Przyjechałam na wies aby przycinać coś zrobić a tu śniegiem sypie. Ładna pogoda,ale nie dla prac wiosennych. EM tylko sosny przyciął i to wszystko.
Wiosny u mnie jeszcze nie widać kwitną tylko ciemierniki. Dzisiaj podlewalam mikstura z bananem
Ja moczę w herbacie rumiankowej a ElzbietaFranka w mieszance cynamonowej. Tylko ona na kilka minut a ja kilka dni
Taki bajer ekologiczny nie zaszkodzi a może pomoże
A ja jutro mam zamiar robić zasiewy i będę nasiona kapała w 2 lyzeczki cynamonu na 1 litr wody. Trzymać 10min i przecedzić. Oczywiście większe ziarenka.
Mniejsze zawinąć w ręcznik papierowy i rozlozyc na sitku i zamoczyć.
Cynamon antybakteryjny i przeciw różnym zarazom.
A ja myślałam, że chcesz mieć jednolitą ścianę aby w późniejszym okresie jak wypadną świerki sąsiadki to będziesz już miała zasłonę.
Nie doczytałam odnośnie cisów. Jeżeli sobie tam rosną to dobrze tło będzie czy wcześniej czy później osłona też.
Cisy musisz pilnować aby od dołu nie lysialy trzeba ciąć delikatnie. U nas na osiedlu też mamy i ogrodnik pilnuje cięcia. Ładnie rosną. Też zależy jaka odmiana.
No o tak ładne te buki czy graby na nóżkach, ale ładniejsze wg mnie by były od ziemi.
Zresztą Martka masz już jako tako rozpracowany temat więc myśl co będzie dobrze wyglądać. Aby twoje oko cieszyło.
Ja tez jestem tego samego zdania co gruszka posadz buki. Tylko jakie czerwone czy zielone. Można mieszane. Jednak zielony się pięknie przebarwia jesienią od żółci, pomarańczy do czekolady. Zostawia liście na zima.

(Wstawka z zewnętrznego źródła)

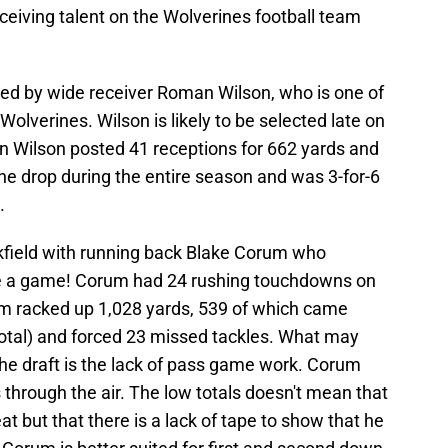
ceiving talent on the Wolverines football team
led by wide receiver Roman Wilson, who is one of
Wolverines. Wilson is likely to be selected late on
an Wilson posted 41 receptions for 662 yards and
e drop during the entire season and was 3-for-6
.
ckfield with running back Blake Corum who
e a game! Corum had 24 rushing touchdowns on
um racked up 1,028 yards, 539 of which came
 total) and forced 23 missed tackles. What may
 the draft is the lack of pass game work. Corum
 through the air. The low totals doesn't mean that
at but that there is a lack of tape to show that he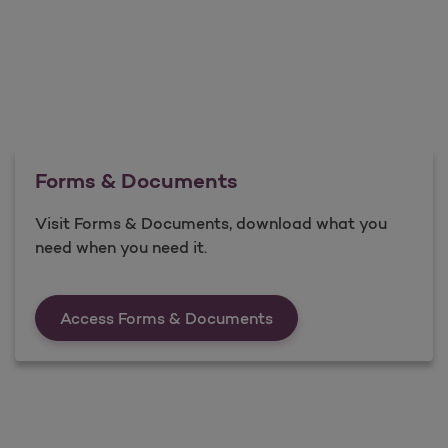
Forms & Documents
Visit Forms & Documents, download what you
need when you need it.
Forms &amp; Documen
Access Forms & Documents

Możesz go ciąć aby się dobrze zagęścił. Będzie ładna ściana. Obecnie można dostać we wiązkach młode buczki od 0,50-1 metra i to nie drogo.

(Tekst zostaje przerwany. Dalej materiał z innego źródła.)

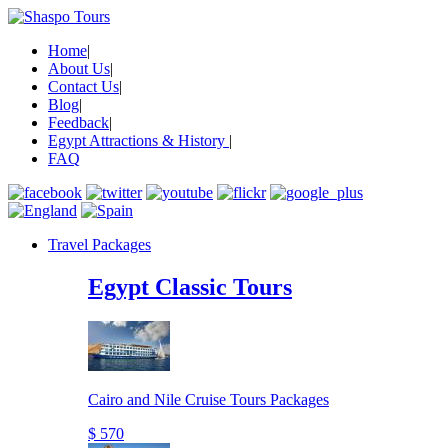
Home
|
About Us
|
Contact Us
|
Blog
|
Feedback
|
Egypt Attractions & History
|
FAQ
Travel Packages
Egypt Classic Tours
Cairo and Nile Cruise Tours Packages
$ 570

Elu, kiedyś miałam dwie kępki przebiśniegów między bylinami i zawsze je haczką marnowała. W końcu porozsadzałam pod krzewem pęcherznicy i dereniami. Cały rok są przysłonięte i pięknie się rozrastają
Ja też chcę ciepła, bo ogród po zimie nie ogarnięty. Wycięłam tylko hortensje i derenie.
Aniu piękne stadko tych przebiśniegów. Przymrozek nic im nie zrobi.

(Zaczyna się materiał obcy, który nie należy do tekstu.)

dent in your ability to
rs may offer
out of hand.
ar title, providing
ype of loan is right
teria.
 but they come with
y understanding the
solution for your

Może i ja jesienią posadzę przebiśniegi.
Dzisiaj widziałam łan przebiśniegów z krokusami. Już się chce ciepła a najbardziej słońca.
Podlewałam mało, co kilka tygodni bo już wiedziałam o co kaman. Nawet ziemię miał specjalną. Stał z dala od okna. Wszystko było dobrze przez pół roku tylko że nic nie wypuszczał aż nagle zżółkł ale nie zgnił. Sprawdziłam korzenie i było wszystko dobrze. Stał taki żółty ale sztywny. Nie chlapnięty. Aż po kilku tygodniach w ciągu trzech dni zbrązowiał i zdech
Właśnie lepiej nie podlewać nic przelać bo wtedy pada.
Jak się przyjrzycie zamie... To przy korzeniu ma takie bulwy to są zbiorniczki z wodą i to z nich liście pobierają wode.
Ja to mam problem z paprotkami. Miesiąc temu eM kupił paprotkę w Lidlu i o dziwo rośnie ja się nią nie zajmuje.
Nie zrażajcie się to roślina bezobsługowa. Mojej sąsiadce też padały co roku.
Kupiła w zeszłym roku jesienią i mają się bardzo dobrze.
Przede wszystkim zamiokulkasa podlewa się raz na 3 tygodnie. Nie można go przelewać padnie. Ąlubi światło rozproszone nie na słońcu. Spróbujcie podlewać zylatyna lub drożdżami.